Au ban des nations

La guerre déclenchée par le gouvernement des États-Unis contre l’Iran puis le Liban est un événement d’une gravité exceptionnelle. Personne ne peut verser une larme sur Ali Khamenei et son régime barbare, qui maintient depuis plus de 40 ans des règles inhumaines et archaïques au prix de massacres à répétition de son peuple, pas plus que sur ses alliés du Hezbollah ou du Hamas.

Ceci ne justifie en aucun cas qu’un chef d’État, quel qu’il soit, non seulement s’arroge le droit de décréter quels gouvernements des autres pays peuvent exercer ou non le pouvoir, à plus forte raison celui de les détruire à sa guise au moyen d’une violence inouïe.
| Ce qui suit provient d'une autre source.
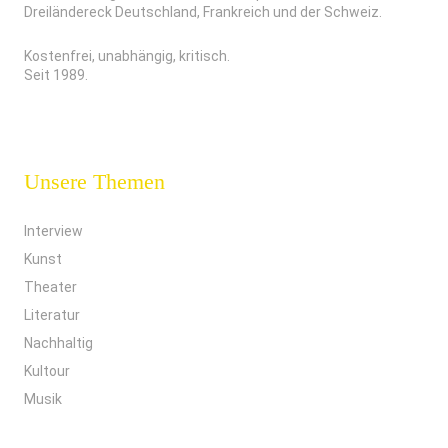
Dreiländereck Deutschland, Frankreich und der Schweiz.
Kostenfrei, unabhängig, kritisch.
Seit 1989.
Unsere Themen
Interview
Kunst
Theater
Literatur
Nachhaltig
Kultour
Musik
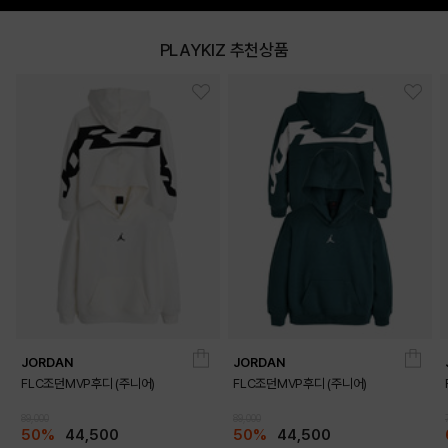
PLAYKIZ 추천상품
JORDAN
JORDAN
FLC조던MVP후디 (주니어)
FLC조던MVP후디 (주니어)
89,000
89,000
50%
44,500
50%
44,500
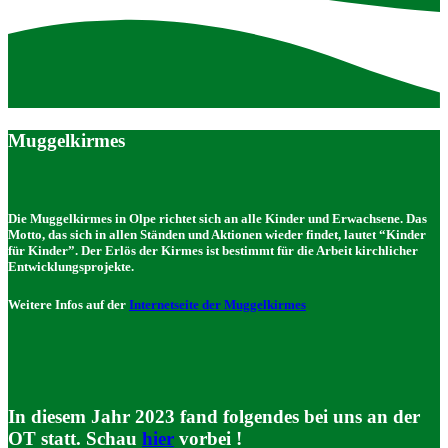
Muggelkirmes
Die Muggelkirmes in Olpe richtet sich an alle Kinder und Erwachsene. Das
Motto, das sich in allen Ständen und Aktionen wieder findet, lautet “Kinder
für Kinder”. Der Erlös der Kirmes ist bestimmt für die Arbeit kirchlicher
Entwicklungsprojekte.
Weitere Infos auf der
Internetseite der Muggelkirmes
In diesem Jahr 2023 fand folgendes bei uns an der
OT statt. Schau
hier
vorbei !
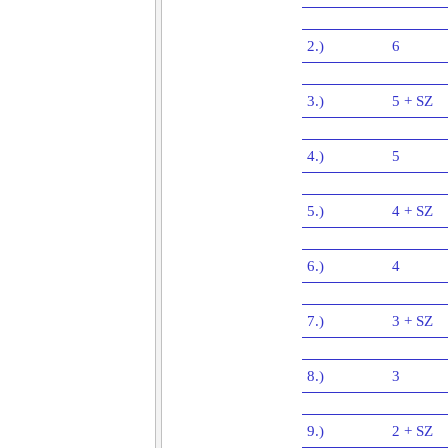
2.)
6
3.)
5 + SZ
4.)
5
5.)
4 + SZ
6.)
4
7.)
3 + SZ
8.)
3
9.)
2 + SZ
Le peuple iranien et ses droits sont d’ailleurs le dernier souci des agresseurs.
Dire qu’on déclenche une guerre parce qu’une guerre risquerait sinon peut-être d’avoir lieu est un sophisme poutinien de la pire espèce. Agresser l’Iran, c’est l’obliger à faire une guerre devant laquelle il a toujours reculé, parce qu’il n’en a pas les moyens.
C’est aux peuples de chaque pays qu’il revient d’en finir avec ses tyrans, et nous avons le devoir de les soutenir pour cela. Par tous les moyens, sauf ceux de décider à leur place et d’aggraver la situation des peuples par une intervention armée.
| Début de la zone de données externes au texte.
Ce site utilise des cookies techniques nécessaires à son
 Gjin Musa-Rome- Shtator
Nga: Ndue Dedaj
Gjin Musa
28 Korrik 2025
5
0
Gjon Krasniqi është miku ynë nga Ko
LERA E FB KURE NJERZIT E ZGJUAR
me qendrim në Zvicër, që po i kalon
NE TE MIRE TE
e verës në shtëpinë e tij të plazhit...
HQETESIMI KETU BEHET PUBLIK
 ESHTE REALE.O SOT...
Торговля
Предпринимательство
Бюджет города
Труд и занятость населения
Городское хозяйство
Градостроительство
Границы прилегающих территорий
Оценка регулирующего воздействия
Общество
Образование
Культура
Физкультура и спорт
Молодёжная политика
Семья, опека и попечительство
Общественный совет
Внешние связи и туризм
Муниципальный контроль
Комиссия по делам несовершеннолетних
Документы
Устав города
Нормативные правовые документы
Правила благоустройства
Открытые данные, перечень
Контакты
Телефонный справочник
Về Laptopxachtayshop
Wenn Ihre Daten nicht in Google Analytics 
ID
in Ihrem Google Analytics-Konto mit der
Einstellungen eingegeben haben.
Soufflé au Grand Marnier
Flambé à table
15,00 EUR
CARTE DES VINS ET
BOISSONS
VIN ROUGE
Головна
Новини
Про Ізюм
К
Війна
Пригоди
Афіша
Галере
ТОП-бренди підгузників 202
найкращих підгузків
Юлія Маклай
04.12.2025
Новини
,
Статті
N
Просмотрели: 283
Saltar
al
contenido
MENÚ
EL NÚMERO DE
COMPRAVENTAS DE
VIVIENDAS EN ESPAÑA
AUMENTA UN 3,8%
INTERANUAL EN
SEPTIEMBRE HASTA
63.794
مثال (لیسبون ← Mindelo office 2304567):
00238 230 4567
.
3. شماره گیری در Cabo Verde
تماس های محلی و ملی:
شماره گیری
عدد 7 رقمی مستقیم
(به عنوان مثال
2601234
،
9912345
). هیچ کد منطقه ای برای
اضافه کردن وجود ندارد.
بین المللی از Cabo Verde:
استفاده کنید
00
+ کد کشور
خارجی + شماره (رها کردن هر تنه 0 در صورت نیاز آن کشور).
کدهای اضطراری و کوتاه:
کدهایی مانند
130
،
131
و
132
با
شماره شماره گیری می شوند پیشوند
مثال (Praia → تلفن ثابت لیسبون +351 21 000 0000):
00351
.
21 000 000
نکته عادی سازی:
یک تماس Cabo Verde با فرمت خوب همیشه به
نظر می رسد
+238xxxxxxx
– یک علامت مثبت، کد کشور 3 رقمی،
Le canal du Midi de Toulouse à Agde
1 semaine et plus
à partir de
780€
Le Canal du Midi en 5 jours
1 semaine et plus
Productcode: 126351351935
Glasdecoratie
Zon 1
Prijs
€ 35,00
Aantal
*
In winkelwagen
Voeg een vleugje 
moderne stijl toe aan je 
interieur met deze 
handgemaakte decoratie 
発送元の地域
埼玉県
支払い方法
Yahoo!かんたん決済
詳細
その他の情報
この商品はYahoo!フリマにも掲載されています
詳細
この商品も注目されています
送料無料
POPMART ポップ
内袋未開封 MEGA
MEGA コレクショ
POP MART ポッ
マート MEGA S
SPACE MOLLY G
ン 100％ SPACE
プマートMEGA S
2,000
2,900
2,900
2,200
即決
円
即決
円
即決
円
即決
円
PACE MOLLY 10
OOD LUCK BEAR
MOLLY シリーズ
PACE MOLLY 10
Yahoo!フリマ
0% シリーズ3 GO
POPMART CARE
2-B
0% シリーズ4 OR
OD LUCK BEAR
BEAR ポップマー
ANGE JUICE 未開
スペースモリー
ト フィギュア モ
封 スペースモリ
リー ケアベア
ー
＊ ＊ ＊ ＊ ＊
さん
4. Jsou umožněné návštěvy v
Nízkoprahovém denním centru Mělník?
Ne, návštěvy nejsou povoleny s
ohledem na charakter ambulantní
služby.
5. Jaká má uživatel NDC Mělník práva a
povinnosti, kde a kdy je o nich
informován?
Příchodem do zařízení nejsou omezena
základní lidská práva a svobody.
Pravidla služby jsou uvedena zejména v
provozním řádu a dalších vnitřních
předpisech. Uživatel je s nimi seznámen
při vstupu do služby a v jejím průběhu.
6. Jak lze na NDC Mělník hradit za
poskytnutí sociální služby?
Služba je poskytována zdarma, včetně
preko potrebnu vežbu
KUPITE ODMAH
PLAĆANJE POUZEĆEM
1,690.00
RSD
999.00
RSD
Trump et Netanyahou se sont une fois de plus totalement assis sur le droit international, y compris sur le droit de la guerre. Poutine les dénonce… et se marre. Si une action de force doit être menée contre un État, c’est aux instances internationales d’en décider et de la mettre en œuvre.
Tranchant avec les réactions dignes du secrétaire de l’ONU, de l’Espagne, de la Chine, du Sénégal, de l’Afrique du Sud… celles des gouvernements français, allemand, britannique et de la Commission européenne sont lamentables. Aucun d’eux n’a été fichu de condamner une action militaire contrevenant à tous les principes du droit international — comme du reste du droit étatsunien —, pire, ils la soutiennent de fait : ils sont « consternés » par des réactions militaires iraniennes « disproportionnées » ! Certes, celles-ci ne sont pas plus légitimes contre les pays du Golfe que l’est l’agression israélo-étatsunienne. Mais il faut ne pas avoir le moindre sens commun pour penser que cette agression militaire aventuriste et probablement calamiteuse (voir les désastreux précédents : irakien en 2003, dont elle reprend la rhétorique fallacieuse sur les armes de destruction massive, sinon les mots ; et libyen en 2011) pourrait générer autre chose qu’un engrenage de violences et un chaos dont il est difficile de prévoir l’issue.
Toujours, les droits de douane « réciproques » (sic), à tout propos et hors de propos. Hier, le Venezuela. Aujourd’hui, l’Iran. Demain, Cuba. Etc. — je ne parle même pas de la Palestine. À défaut d’arrêter sans délai Donald Trump, pour cause de véto au Conseil de sécurité, les peuples du monde doivent mettre les États-Unis et Israël au ban des nations. La France ne doit pas y faire défaut.